Le Monde indique que dans un premier temps, "la France" aurait tenté de faire revenir Jean Ping sur sa décision de se présenter à l'élection présidentielle en lui proposant d'abord le secrétariat général de la Francophonie puis le poste d'envoyé spécial de Ban Ki-moon dans les Grands Lacs et celui de la direction générale de Gabon Oil Company pour son fils.
Les stratèges du Quai d'Orsay et de l'Elysée auraient ils finalement conclu que les intérêts bien compris de la France seraient mieux défendus par Jean Ping plutôt que par Ali Bongo ?
Le Président gabonais aurait il eu quelques poussées nationalistes et tenter de défendre quand même l'intérêt national, ne serait ce que par à coups ?
Jeune Afrique révèle ainsi que c'est essentiellement d'un redressement fiscal de 805 millions de dollars contre Total au Gabon qu'il s'est agit lors d'une rencontre à l'Elysée le 8 avril 2014 entre Ali Bongo Odimba et François Hollande.
S'agissait-il déjà d'un rappel du président gabonais à ses obligations dans le cadre de la Françafrique ? A ton estimé par la suite qu'il n'en avait pas tenu compte ? Jean Ping s'est il alors mieux "vendu" ?
Le Monde informe que Jean Ping a eu des consultations avec l'Elysée "….notamment avec Hélène Le Gal, qui en dirigeait la cellule Afrique et vient d'être nommée ambassadeur de France en Israël"
Le quotidien parisien rapporte ces propos étonnants de l'opposant gabonais face avec au haut fonctionnaire français :
"….La Françafrique, nous sommes tous d'accord, c'est fini, me dit-elle.

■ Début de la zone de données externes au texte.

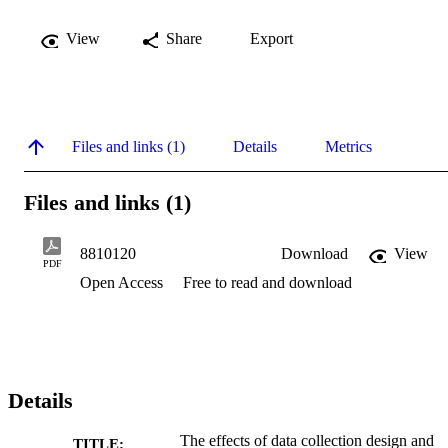
View
Share
Export
Files and links (1)
Details
Metrics
Files and links (1)
8810120
Download
View
PDF
Open Access
Free to read and download
Details
The effects of data collection design and
TITLE: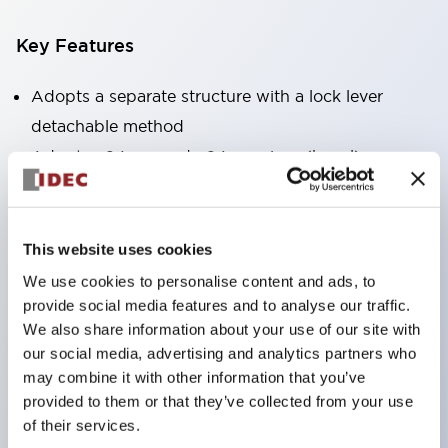
Key Features
Adopts a separate structure with a lock lever
detachable method
Adopts □24mm and φ24mm sizes (bezel)
operable with thumbs or work gloves
Increased operating load and long stroke improve
operation safety and prevent malfunction
This website uses cookies
Capable of close mounting, and contact unit
We use cookies to personalise content and ads, to
attachment/detachment is easy even during close
provide social media features and to analyse our traffic.
We also share information about your use of our site with
mounting
our social media, advertising and analytics partners who
Durable structure resistant to vibration and shock,
may combine it with other information that you’ve
designed with IP65 protection for excellent
provided to them or that they’ve collected from your use
environmental resistance
of their services.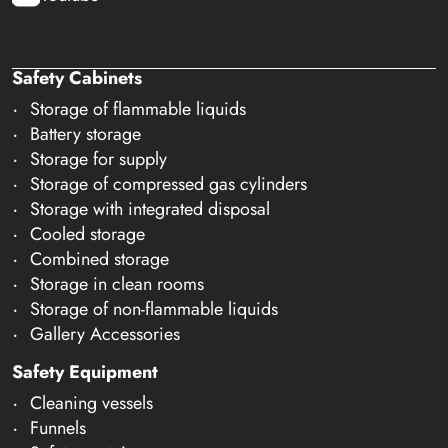
Safety Cabinets
Storage of flammable liquids
Battery storage
Storage for supply
Storage of compressed gas cylinders
Storage with integrated disposal
Cooled storage
Combined storage
Storage in clean rooms
Storage of non-flammable liquids
Gallery Accessories
Safety Equipment
Cleaning vessels
Funnels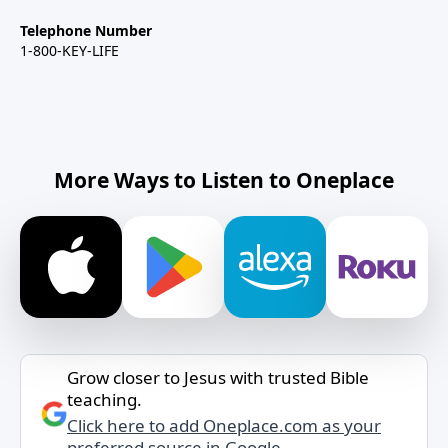
Telephone Number
1-800-KEY-LIFE
More Ways to Listen to Oneplace
Grow closer to Jesus with trusted Bible
teaching.
Click here to add Oneplace.com as your
preferred source in Google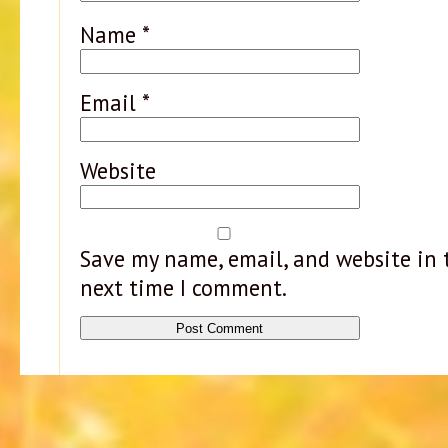
Name
*
Email
*
Website
Save my name, email, and website in t
next time I comment.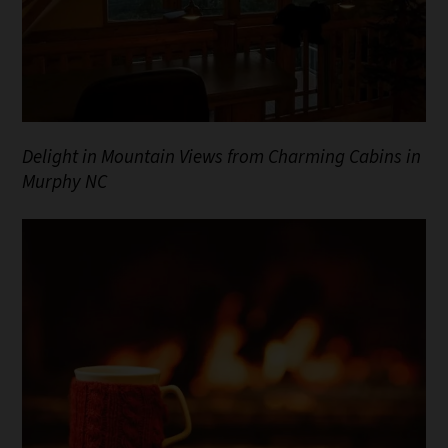
Delight in Mountain Views from Charming Cabins in
Murphy NC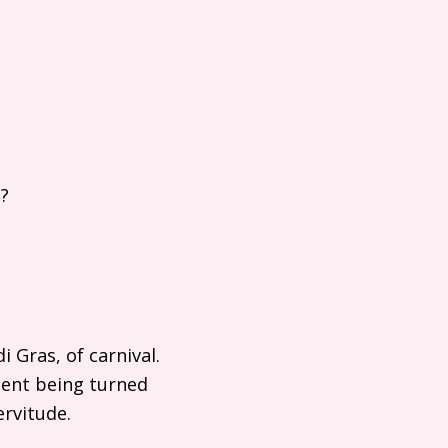
?
 Gras, of carnival.
oment being turned
ervitude.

Entendu, mais que fait-on ? Je lui réponds : nos liens sont forts, liés à colonisation, à la langue, etc. Alors, je renchéris : on jette tout ? Débrouillez-vous, me fait-elle. Mais qu'est-ce que ça veut dire : ce n'est pas possible de dire aux Africains francophones une chose pareille sans rien proposer. Je vois cela comme un repli que l'on peut mettre en parallèle avec un repli français sur lui-même et ça me désole",
La Lettre du Continent nous apprend que le ralliement de dernière minute des autres leaders de l'opposition à la candidature de Jean Ping ; notamment de Pascal Oyé Mba et de Guy Nzouba-Ndama, à été organisé par le vieux routier de la Françafrique qu'est Albert Bourgi ; à partir de ses bureaux parisiens
On l'aura compris : si les élections présidentielles en cours au Gabon mettent fin à une dynastie en place depuis 50 ans ce sera pour la remplacer par une nouvelle oligarchie qui maintiendra le statu quo.
L'hégémonie de la France sera maintenue voire renforcée.
Quant aux intérêts du peuple gabonais …
Espérons que le paix civile sera préservée quand même.